Many years ago, a young man and his wife, bringing with them as the chief of their wealth five little boys and girls, came from this charming county of Cumberland to seek their fortune in America. After several removals in the year 1847 they settled in Upland. No. 1 mill was just then about completed and the young man found employment there. That was thirty odd years ago. During the years that have come and gone since then, Joseph Dalton - for that was the young man's name - has continued to live at Upland, and remained in the employ of the same family - fifteen years as a weaver and for sixteen years in the responsible position of night watchman. Any day during the last period he might be seen a little before six o'clock p.m. going to his post, and a little before six o'clock a.m. returning attended by a faithful dog which he kept as the sole companion of his vigils.

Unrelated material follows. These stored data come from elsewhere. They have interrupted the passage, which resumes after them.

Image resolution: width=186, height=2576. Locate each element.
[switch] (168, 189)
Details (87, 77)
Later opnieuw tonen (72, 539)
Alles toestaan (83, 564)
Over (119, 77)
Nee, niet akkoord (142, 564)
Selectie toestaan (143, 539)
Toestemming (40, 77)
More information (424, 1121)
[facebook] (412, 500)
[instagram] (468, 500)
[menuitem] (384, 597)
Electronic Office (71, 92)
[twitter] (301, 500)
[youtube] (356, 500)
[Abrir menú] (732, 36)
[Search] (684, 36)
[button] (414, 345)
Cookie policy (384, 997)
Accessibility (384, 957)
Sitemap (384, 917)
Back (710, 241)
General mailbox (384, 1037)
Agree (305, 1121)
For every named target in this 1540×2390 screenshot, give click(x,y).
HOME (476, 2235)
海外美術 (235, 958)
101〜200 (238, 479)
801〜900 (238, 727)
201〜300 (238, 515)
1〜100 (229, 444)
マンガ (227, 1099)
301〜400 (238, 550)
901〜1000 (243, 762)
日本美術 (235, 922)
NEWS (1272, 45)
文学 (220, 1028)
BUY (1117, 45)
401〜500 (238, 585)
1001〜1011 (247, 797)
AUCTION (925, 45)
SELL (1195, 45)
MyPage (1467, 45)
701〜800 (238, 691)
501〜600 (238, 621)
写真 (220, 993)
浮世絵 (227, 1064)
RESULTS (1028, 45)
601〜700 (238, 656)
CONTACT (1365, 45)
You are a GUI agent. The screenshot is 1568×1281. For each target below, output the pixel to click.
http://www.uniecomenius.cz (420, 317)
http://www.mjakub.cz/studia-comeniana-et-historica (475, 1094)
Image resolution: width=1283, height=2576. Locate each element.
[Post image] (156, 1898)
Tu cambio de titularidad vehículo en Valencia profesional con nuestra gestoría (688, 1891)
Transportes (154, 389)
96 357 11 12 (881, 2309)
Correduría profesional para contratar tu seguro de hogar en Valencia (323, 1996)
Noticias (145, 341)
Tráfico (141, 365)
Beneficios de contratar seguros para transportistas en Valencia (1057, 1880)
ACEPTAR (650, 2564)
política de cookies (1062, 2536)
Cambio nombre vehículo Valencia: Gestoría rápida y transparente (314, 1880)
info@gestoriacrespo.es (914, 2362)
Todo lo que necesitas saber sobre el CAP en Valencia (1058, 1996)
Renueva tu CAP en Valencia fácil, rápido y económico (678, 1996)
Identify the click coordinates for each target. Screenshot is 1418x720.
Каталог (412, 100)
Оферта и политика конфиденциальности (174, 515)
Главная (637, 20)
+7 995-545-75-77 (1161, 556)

The young man is an old man now, warned by the infirmities of advancing years to relinquish the round of duties to which he has for so long been devoted. And beside, a great sorrow has overtaken him. As the readers of this paper will remember, among recent obituary notices was the following:
Mrs. Jane Whitman Dalton was the same woman who, as a young wife, came with her husband and those five children so many years ago to America. She passed away as a sheaf of grain fully ripe. Few women have spent a more peaceful and useful Christian life. She sweetly fell asleep, as far as the writer knows, without an enemy, honored and loved, and having lived to see her five sons and daughters all settled, themselves parents, and without exception occupying highly respectable social positions.
This little story of real life would not be complete were mention omitted of the fact that those sons and daughters, with a single exception - that of a widowed daughter who resides in Chester - all remain at Upland. They are all, the sons directly and the daughter indirectly, employed by the same family with which their father was connected for a term coeval with a whole generation of men. It is not often that in the purest of American life such a case as this occurs, and it is worthy of record as evidence of stirling virtues and their reward.